The Court believes an extension would be beneficial to both parties. In fact, the Court is a bit perplexed as to why Ghost is opposing an extension when it filed its Motion to Compel on October 2, 2023, a mere twenty-eight days before the existing Scheduling Order's fact discovery deadline, and a week before the briefing on the Motion to Compel would even have been completed. In fact, while opposing Mule's Motion to Extend, Ghost admitted in its response to Ghost's Motion to Supplement that it would be receptive to a sixty-day extension given its pending Motion to Compel. Dkt. 91, at 11.

The Court also finds that the discovery delays-which both parties have contributed to-warrant an extension. See Dkt. 92, at 4; Dkt. 91, at 8. Ghost believes it will be prejudiced by an extension because it will not have access to the funds it posted to the Court. Dkt. 91, at 11. The Court, however, has already denied Ghost's Discharge Motion and found that the Application for Prejudgment Writ of Attachment was valid. The Court understands that Ghost would like its money back as soon as possible, but the Court has already ruled on the validity of holding onto the funds in the Court's possession:

Because Ghost has already stipulated to, and posted, an undertaking to stay the Writ from issuing, and because the Court deems the Writ Application valid, the Court sees no reason to disperse Ghost's funds until this matter has been resolved.
Dkt. 98, at 13.

For all these reasons, the Court finds there is good cause for an extension.
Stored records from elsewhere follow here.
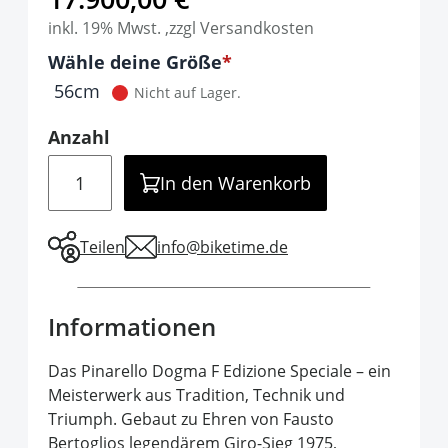
inkl. 19% Mwst. ,zzgl Versandkosten
Optionen
Wähle deine Größe
It is required to select one of the available 
56cm
Nicht auf Lager.
Anzahl
Menge
In den Warenkorb
Teilen
info@biketime.de
Informationen
Das Pinarello Dogma F Edizione Speciale – ein
Meisterwerk aus Tradition, Technik und
Triumph. Gebaut zu Ehren von Fausto
Bertoglios legendärem Giro-Sieg 1975,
Further, while the Court has worked diligently to resolve each of the pending motions in a timely fashion, doing so has consumed a substantial amount of time. Given the delay in issuing this decision, the Court finds good cause to grant a 120-day extension to all remaining Scheduling Order deadlines.

To be clear, the Court is extending these deadlines with the expectation that further discovery will be limited in scope to resolve the issues of the additional material apparently relied upon by Ghost's expert, but not produced to Mule, and to allow Mule's expert enough time to review that material. As repeatedly noted, the briefing in this case has been extensive and the Court asks the parties to consider the ramifications of filing any additional discovery motions in the future. The parties are encouraged and expected to comply with their discovery obligations and to work together to resolve disputes without involving the Court. After all, the Court and the parties share the same goal: to resolve this matter in a timely and cost-efficient manner. If the parties incumber the Court with additional discovery motions, this case will only be further delayed.

In addition-as the Court discusses below-the discovery deadlines are appropriately extended to allow time for Johnson and Becklin's reopened depositions.

Given that there is already an additional discovery motion for the Court to adjudicate (Dkt. 95), the Court finds an extension of approximately 120-days, measured by today's date, to all case deadlines that were unexpired as of October 9, 2023-the date of Mule's Motion to Modify-is both warranted and will diminish the likelihood of additional changes to the Scheduling Order.

Thus, Mule's Motion to Modify and Motion to Supplement are GRANTED, and the Court will issue a new Scheduling Order reflecting the new case deadlines.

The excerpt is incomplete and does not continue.